Collier v. Northland Swim Club

518 N.E.2d 1226, 35 Ohio App. 3d 35, 1987 Ohio App. LEXIS 10488
CourtOhio Court of Appeals
DecidedMarch 12, 1987
Docket86AP-775
StatusPublished
Cited by75 cases

This text of 518 N.E.2d 1226 (Collier v. Northland Swim Club) is published on Counsel Stack Legal Research, covering Ohio Court of Appeals primary law. Counsel Stack provides free access to over 12 million legal documents including statutes, case law, regulations, and constitutions.

Bluebook
Collier v. Northland Swim Club, 518 N.E.2d 1226, 35 Ohio App. 3d 35, 1987 Ohio App. LEXIS 10488 (Ohio Ct. App. 1987).

Opinion

Strausbaugh, P.J.

Plaintiffs appeal from summary judgment entered by the Franklin County Court of Common Pleas in favor of defendant. At issue is whether a court may grant summary judgment on defendant’s motion in a negligence action where assumption of the risk is asserted as a defense.

Plaintiff Christina Collier was injured July 19, 1983 while diving from the side of a pool operated by defendant Northland Swim Club. Christina was eleven and one-half years old at the time of the accident and was *36 already an experienced swimmer. She began to swim when she was five or six and had been swimming at defendant’s pool since she was eight or nine years of age.

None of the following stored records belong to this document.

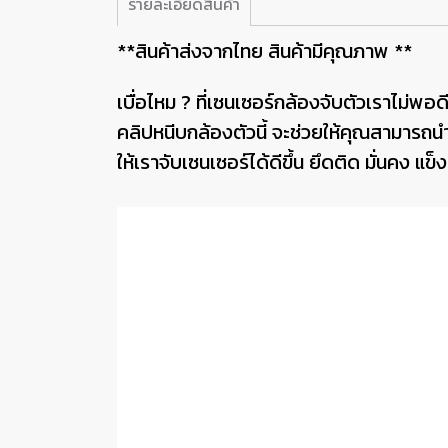
รายละเอียดสินค้า
**สินค้าส่งจากไทย สินค้ามีคุณภาพ **
เบื่อไหม ? ที่เซนเซอร์กล้องจับตัวเราไม่พอดี
คลิปหนีบกล้องตัวนี้ จะช่วยให้คุณสามารถนำ
ให้เราจับเซนเซอร์ได้ดีขึ้น ยึดติด มั่นคง แข็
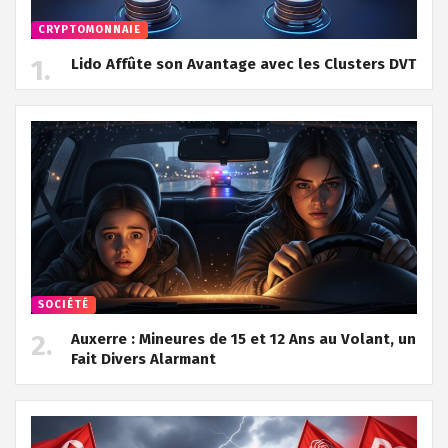
CRYPTOMONNAIE
Lido Affûte son Avantage avec les Clusters DVT
SOCIÉTÉ
Auxerre : Mineures de 15 et 12 Ans au Volant, un
Fait Divers Alarmant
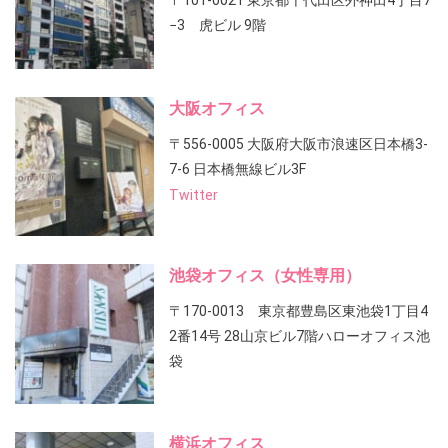
〒101-0021 東京都千代田区外神田4丁目7
−3 虎ビル 9階
大阪オフィス
〒556-0005 大阪府大阪市浪速区日本橋3-
7-6 日本橋無線ビル3F
Twitter
池袋オフィス（女性専用）
〒170-0013 東京都豊島区東池袋1丁目4
2番14号 28山京ビル7階ハローオフィス池
袋
横浜オフィス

Christina joined defendant’s competitive swim team in June 1983. As part of her daily two-and-one-half to three-hour practice sessions, Christina was required to practice her strokes, timing and diving. The diving was usually done from blocks erected at the side of the five-foot section of the pool. Christina made over one hundred dives during the summer of 1983. Although she had dived extensively the summer before, she was instructed only that she was to keep her hands in front of her when making a dive.

Defendant’s one written rule regarding diving was that dives were allowed anywhere in the deck area, except from the side of the pool in the area of the diving board. The deck area was roped off and included those areas deeper than two feet. Defendant’s unwritten rule was that dives had to be safe and into areas of the pool that were not crowded.

In preparation for a swim meet, Christina was practicing her dives on the night of the accident. She was diving from the side of the pool into an area that was three and one-half feet deep. The depth was clearly marked on the side of the pool and Christina was aware of the depth. The dives were accomplished under the observation óf a volunteer swimming instructor for the team and in view of a lifeguard employed by defendant. On her last dive, Christina struck her head on the bottom of the pool and fractured her cervical vertebrae.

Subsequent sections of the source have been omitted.